#### About this exercise:
Once the pictures are set aside, retype the remaining entries exactly.

#### Extracted data:
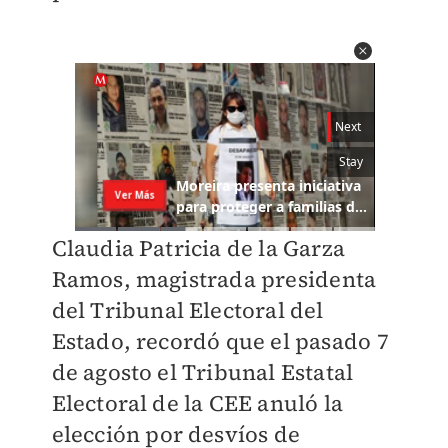
Claudia Patricia de la Garza
Ramos, magistrada presidenta
del Tribunal Electoral del
Estado, recordó que el pasado 7
de agosto el Tribunal Estatal
Electoral de la CEE anuló la
elección por desvíos de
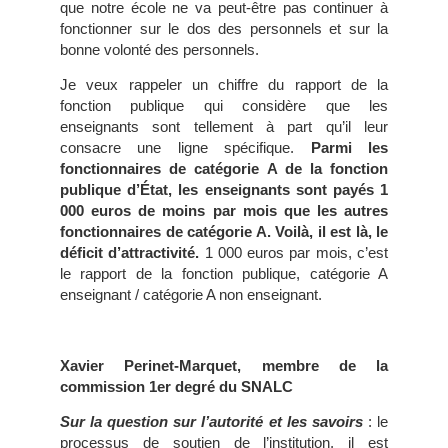
que notre école ne va peut-être pas continuer à
fonctionner sur le dos des personnels et sur la
bonne volonté des personnels.
Je veux rappeler un chiffre du rapport de la
fonction publique qui considère que les
enseignants sont tellement à part qu’il leur
consacre une ligne spécifique.
Parmi les
fonctionnaires de catégorie A de la fonction
publique d’État, les enseignants sont payés 1
000 euros de moins par mois que les autres
fonctionnaires de catégorie A. Voilà, il est là, le
déficit d’attractivité.
1 000 euros par mois, c’est
le rapport de la fonction publique, catégorie A
enseignant / catégorie A non enseignant.
Xavier Perinet-Marquet,
membre de la
commission 1er degré du SNALC
Sur la question sur l’autorité et les savoirs
: le
processus de soutien de l’institution, il est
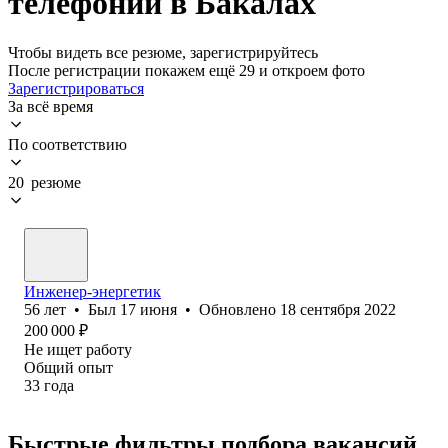
телефонии в Бакалах
Чтобы видеть все резюме, зарегистрируйтесь
После регистрации покажем ещё 29 и откроем фото
Зарегистрироваться
За всё время
По соответствию
20 резюме
Инженер-энергетик
56
лет
•
Был
17 июня
•
Обновлено
18 сентября 2022
200 000
₽
Не ищет работу
Общий опыт
33
года
Быстрые фильтры подбора вакансий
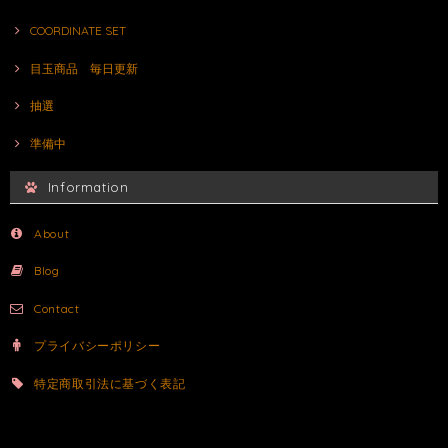
COORDINATE SET
目玉商品 毎日更新
抽選
準備中
Information
About
Blog
Contact
プライバシーポリシー
特定商取引法に基づく表記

#### The answer:
Claudia Patricia de la Garza
Ramos, magistrada presidenta
del Tribunal Electoral del
Estado, recordó que el pasado 7
de agosto el Tribunal Estatal
Electoral de la CEE anuló la
elección por desvíos de
que notre école ne va peut-être pas continuer à
fonctionner sur le dos des personnels et sur la
bonne volonté des personnels.
Je veux rappeler un chiffre du rapport de la
fonction publique qui considère que les
enseignants sont tellement à part qu’il leur
consacre une ligne spécifique.
Parmi les
fonctionnaires de catégorie A de la fonction
publique d’État, les enseignants sont payés 1
000 euros de moins par mois que les autres
fonctionnaires de catégorie A. Voilà, il est là, le
déficit d’attractivité.
1 000 euros par mois, c’est
le rapport de la fonction publique, catégorie A
enseignant / catégorie A non enseignant.
Xavier Perinet-Marquet,
membre de la
commission 1er degré du SNALC
Sur la question sur l’autorité et les savoirs
: le
processus de soutien de l’institution, il est
телефонии в Бакалах
Чтобы видеть все резюме, зарегистрируйтесь
После регистрации покажем ещё 29 и откроем фото
Зарегистрироваться
За всё время
По соответствию
20 резюме
Инженер-энергетик
56
лет
•
Был
17 июня
•
Обновлено
18 сентября 2022
200 000
₽
Не ищет работу
Общий опыт
33
года
Быстрые фильтры подбора вакансий
COORDINATE SET
目玉商品 毎日更新
抽選
準備中
Information
About
Blog
Contact
プライバシーポリシー
特定商取引法に基づく表記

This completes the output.